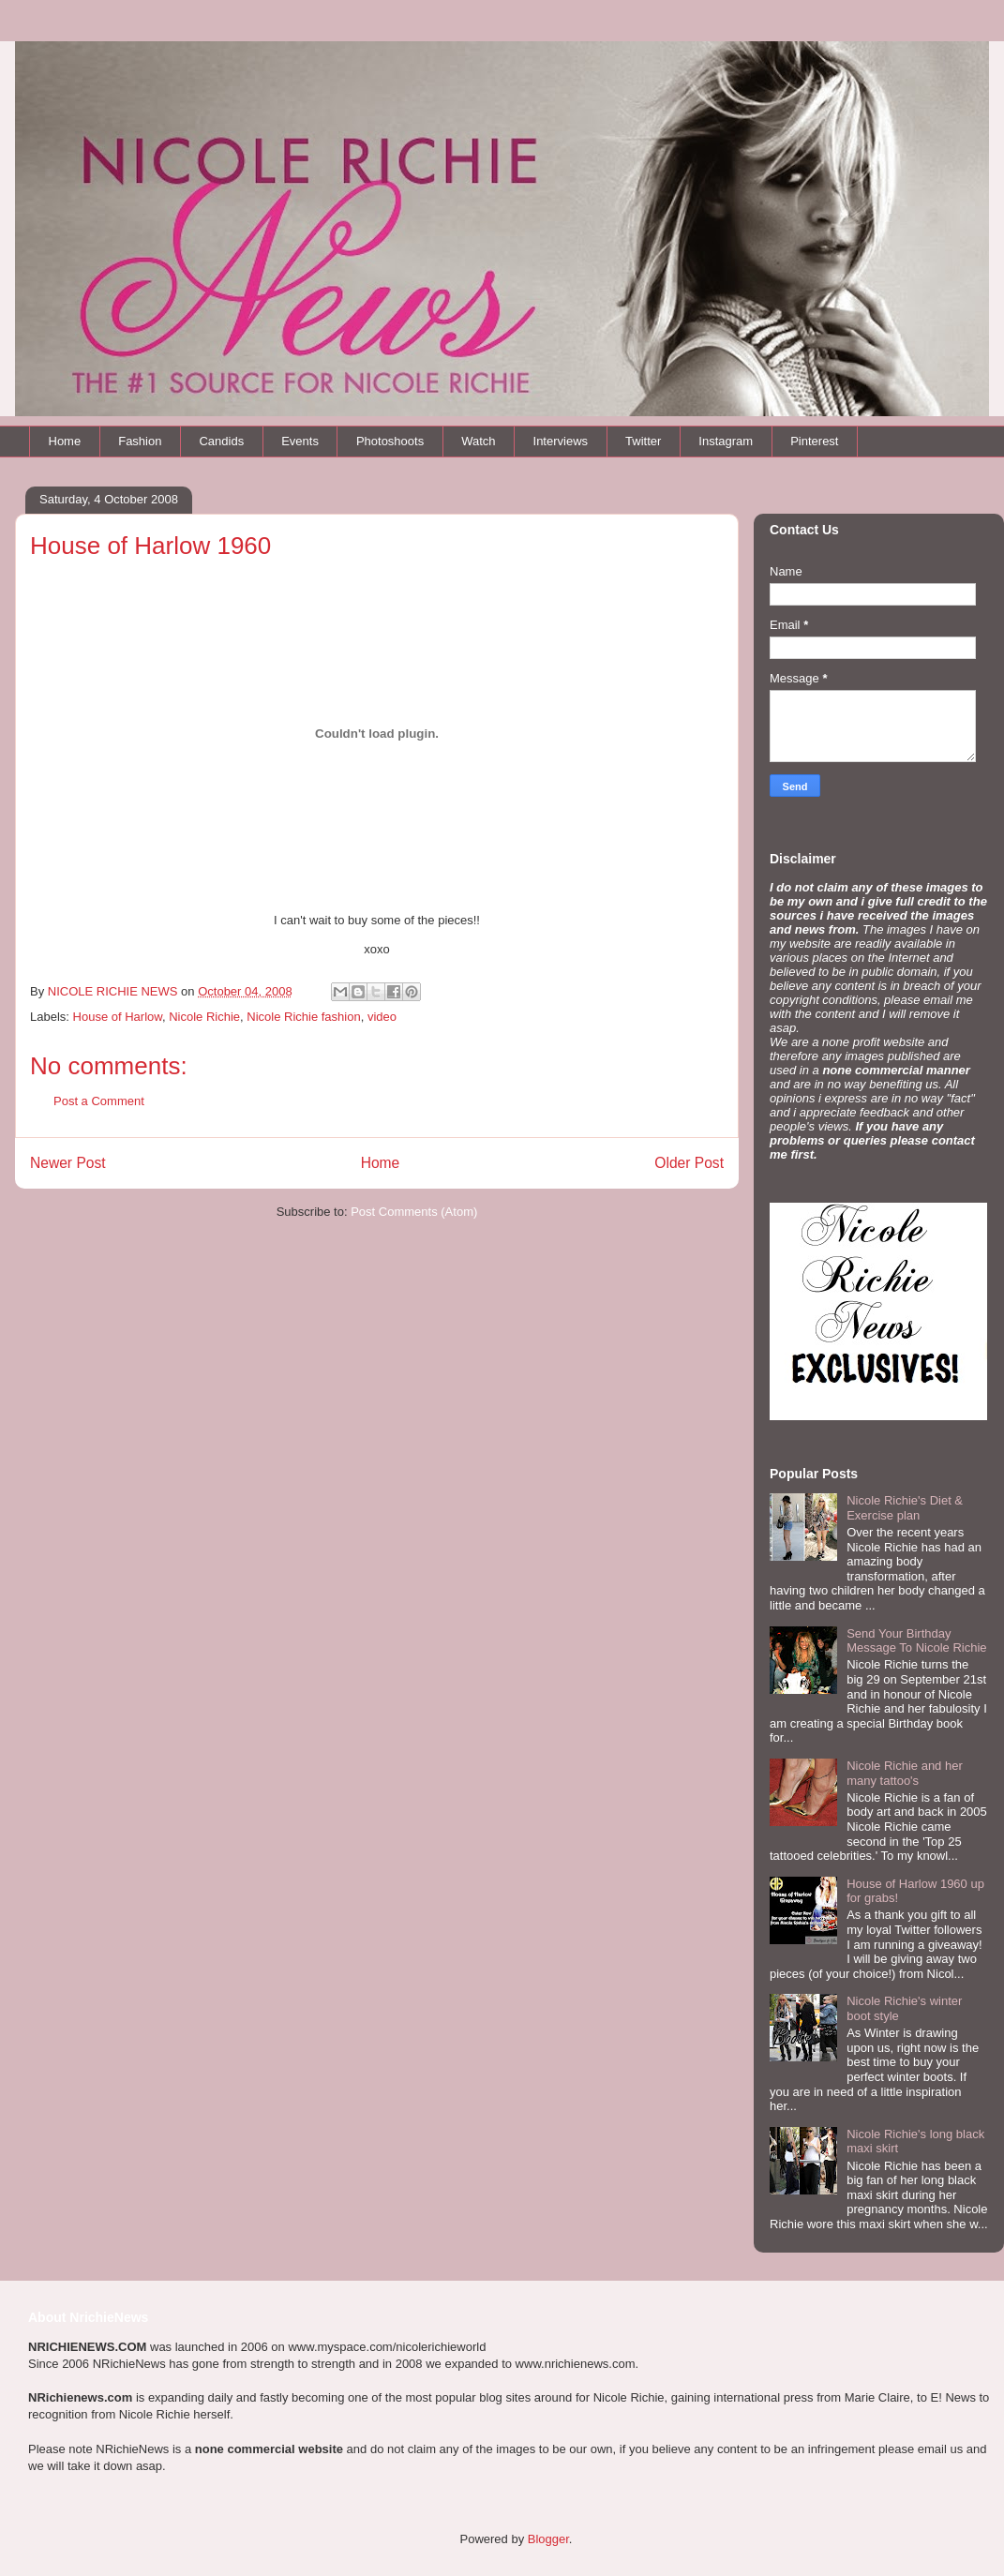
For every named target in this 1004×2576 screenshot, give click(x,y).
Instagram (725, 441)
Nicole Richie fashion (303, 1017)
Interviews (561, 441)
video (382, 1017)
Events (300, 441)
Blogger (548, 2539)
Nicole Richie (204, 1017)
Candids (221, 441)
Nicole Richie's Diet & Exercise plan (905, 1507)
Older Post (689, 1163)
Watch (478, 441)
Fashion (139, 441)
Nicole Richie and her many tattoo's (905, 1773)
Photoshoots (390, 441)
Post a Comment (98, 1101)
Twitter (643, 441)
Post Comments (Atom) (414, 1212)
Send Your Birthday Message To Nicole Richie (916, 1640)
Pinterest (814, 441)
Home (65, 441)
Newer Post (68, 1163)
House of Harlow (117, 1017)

━━━━━━━━━━━━━━━━━━━━━━━━━━━━━━

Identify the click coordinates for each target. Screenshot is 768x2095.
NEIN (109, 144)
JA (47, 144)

━━━━━━━━━━━━━━━━━━━━━━━━━━━━━━

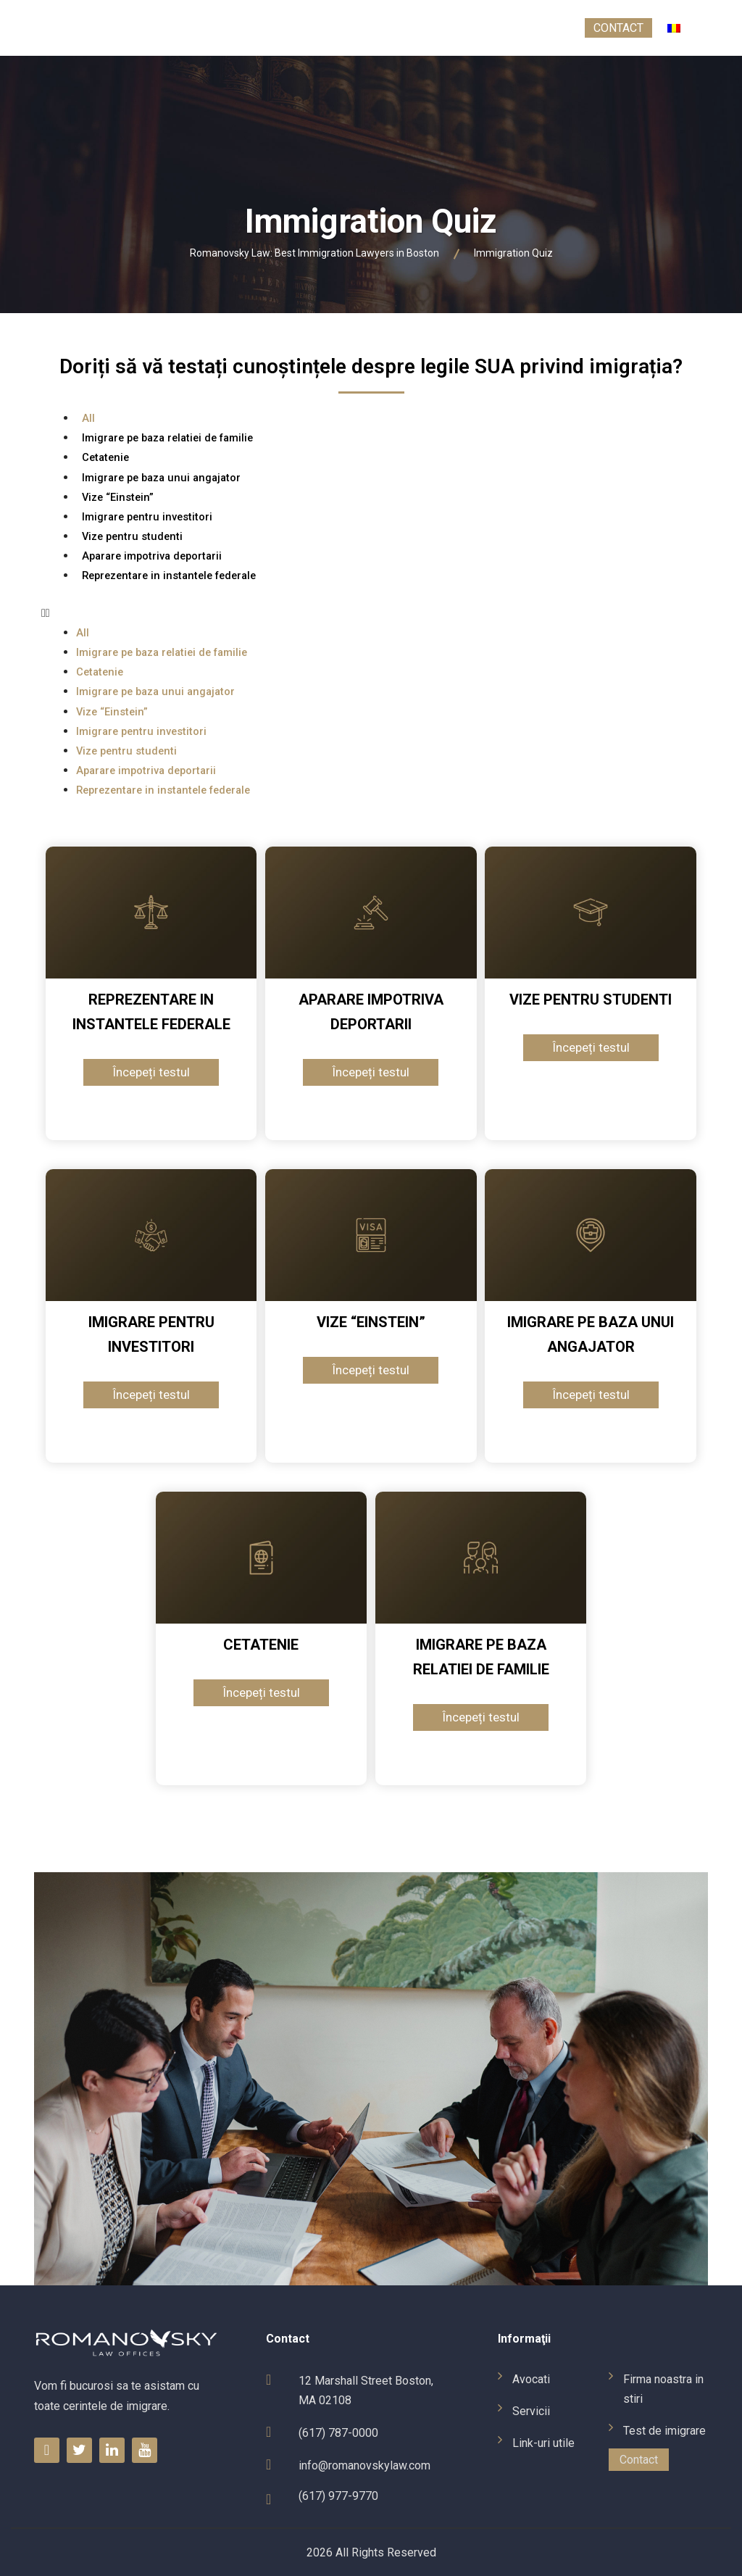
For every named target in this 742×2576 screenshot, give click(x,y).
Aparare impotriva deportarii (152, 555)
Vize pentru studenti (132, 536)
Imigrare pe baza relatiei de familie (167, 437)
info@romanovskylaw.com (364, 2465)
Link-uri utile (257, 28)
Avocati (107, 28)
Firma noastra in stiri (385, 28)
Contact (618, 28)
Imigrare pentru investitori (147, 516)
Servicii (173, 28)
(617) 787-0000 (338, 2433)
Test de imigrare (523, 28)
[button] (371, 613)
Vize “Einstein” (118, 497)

━━━━━━━━━━━━━━━━━━━━━━━━━━━━━━

▸ **What the task requires**
For this exercise, repeat exactly the lines of the data above from the one with "Older Post (689, 1163)" down to the one with "House of Harlow (117, 1017)", both end lines included.

▸ **Output for this task**
Older Post (689, 1163)
Watch (478, 441)
Fashion (139, 441)
Nicole Richie and her many tattoo's (905, 1773)
Photoshoots (390, 441)
Post a Comment (98, 1101)
Twitter (643, 441)
Post Comments (Atom) (414, 1212)
Send Your Birthday Message To Nicole Richie (916, 1640)
Pinterest (814, 441)
Home (65, 441)
Newer Post (68, 1163)
House of Harlow (117, 1017)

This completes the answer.